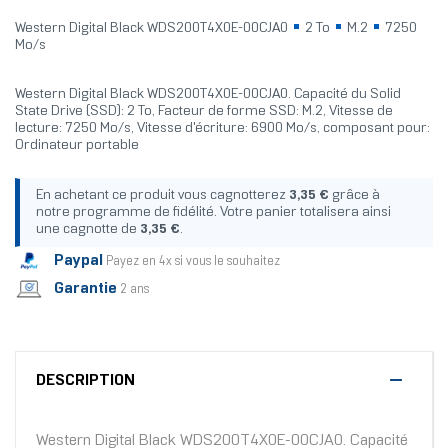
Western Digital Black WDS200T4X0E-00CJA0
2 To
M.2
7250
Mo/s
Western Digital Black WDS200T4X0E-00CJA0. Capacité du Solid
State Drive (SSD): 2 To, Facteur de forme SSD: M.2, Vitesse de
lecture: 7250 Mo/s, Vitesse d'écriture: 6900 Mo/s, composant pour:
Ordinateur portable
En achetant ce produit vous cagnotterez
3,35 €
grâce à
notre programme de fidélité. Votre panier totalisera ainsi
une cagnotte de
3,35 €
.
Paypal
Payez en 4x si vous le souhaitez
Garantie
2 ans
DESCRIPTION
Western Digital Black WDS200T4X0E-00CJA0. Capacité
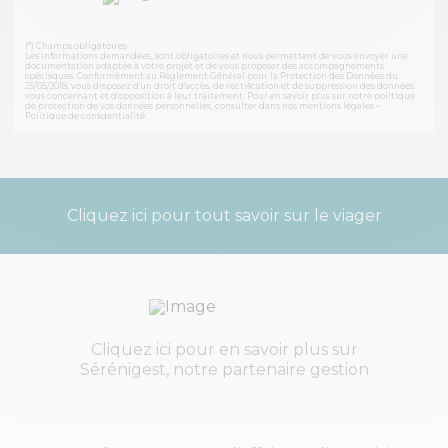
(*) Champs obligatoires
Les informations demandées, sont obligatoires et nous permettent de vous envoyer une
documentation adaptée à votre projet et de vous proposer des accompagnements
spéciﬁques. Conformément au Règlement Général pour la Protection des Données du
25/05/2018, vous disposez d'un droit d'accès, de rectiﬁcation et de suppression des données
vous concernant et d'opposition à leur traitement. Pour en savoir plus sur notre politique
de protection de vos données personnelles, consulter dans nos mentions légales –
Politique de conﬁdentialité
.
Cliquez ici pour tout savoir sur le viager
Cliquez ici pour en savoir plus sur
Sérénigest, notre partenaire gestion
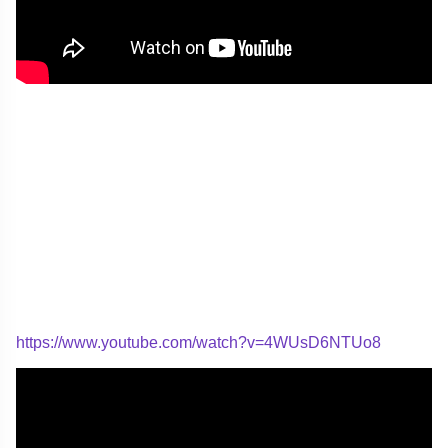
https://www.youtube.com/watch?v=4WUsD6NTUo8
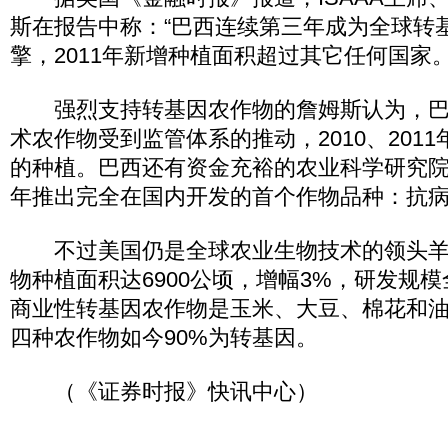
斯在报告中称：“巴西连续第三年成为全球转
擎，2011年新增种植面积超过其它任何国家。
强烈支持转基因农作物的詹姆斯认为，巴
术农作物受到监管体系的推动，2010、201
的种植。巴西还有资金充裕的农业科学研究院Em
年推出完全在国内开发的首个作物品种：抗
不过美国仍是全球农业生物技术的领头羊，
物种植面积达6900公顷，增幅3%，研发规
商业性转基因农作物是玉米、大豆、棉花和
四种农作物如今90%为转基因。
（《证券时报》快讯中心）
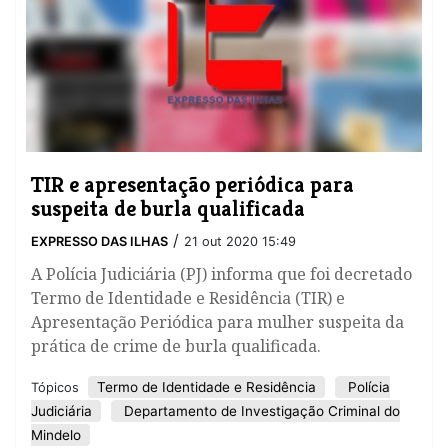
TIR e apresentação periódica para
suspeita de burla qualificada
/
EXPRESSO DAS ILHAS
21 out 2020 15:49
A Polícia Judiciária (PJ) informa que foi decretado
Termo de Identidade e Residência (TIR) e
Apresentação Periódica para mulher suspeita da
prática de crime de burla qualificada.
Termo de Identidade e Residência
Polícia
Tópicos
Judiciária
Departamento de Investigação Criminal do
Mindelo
————
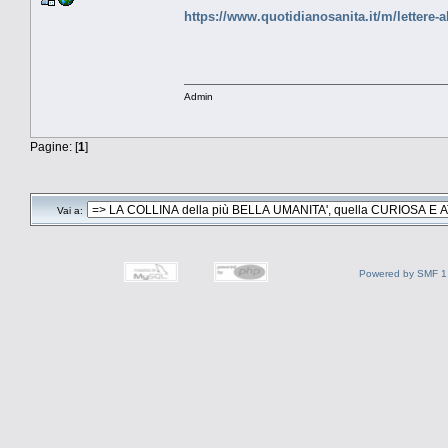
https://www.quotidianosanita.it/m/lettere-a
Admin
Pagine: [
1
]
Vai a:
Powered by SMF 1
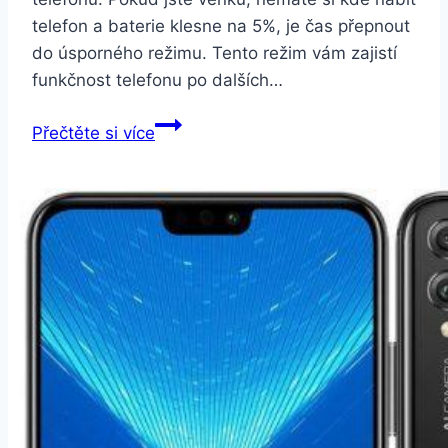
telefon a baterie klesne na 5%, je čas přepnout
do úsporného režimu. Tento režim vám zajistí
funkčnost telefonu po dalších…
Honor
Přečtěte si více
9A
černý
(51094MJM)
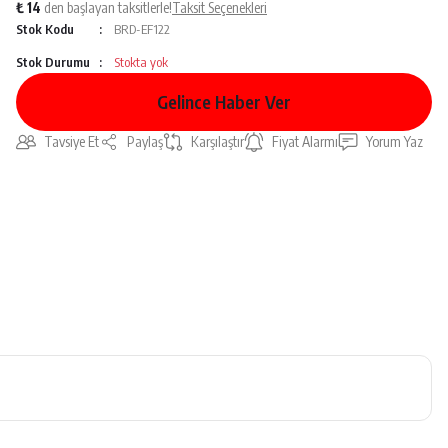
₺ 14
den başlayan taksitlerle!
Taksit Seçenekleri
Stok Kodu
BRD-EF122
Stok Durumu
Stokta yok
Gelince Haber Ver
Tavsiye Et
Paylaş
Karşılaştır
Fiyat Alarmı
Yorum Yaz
————
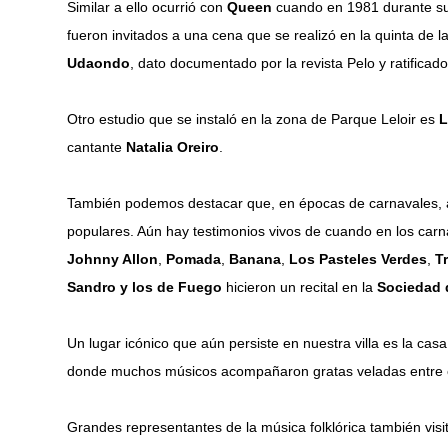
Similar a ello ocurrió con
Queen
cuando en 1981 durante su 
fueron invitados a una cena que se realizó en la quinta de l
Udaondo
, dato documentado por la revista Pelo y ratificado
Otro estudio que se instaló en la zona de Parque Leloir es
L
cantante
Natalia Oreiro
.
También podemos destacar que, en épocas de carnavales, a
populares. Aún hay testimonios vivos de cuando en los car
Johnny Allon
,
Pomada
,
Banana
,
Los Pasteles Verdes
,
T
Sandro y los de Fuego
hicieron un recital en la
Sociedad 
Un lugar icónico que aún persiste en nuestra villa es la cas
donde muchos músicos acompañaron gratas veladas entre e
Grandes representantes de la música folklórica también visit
————
**Assigned task**
Which lines of the data contain the string "Capacité"? Copy each one.

**Solution**
Western Digital Black WDS200T4X0E-00CJA0. Capacité du Solid
Western Digital Black WDS200T4X0E-00CJA0. Capacité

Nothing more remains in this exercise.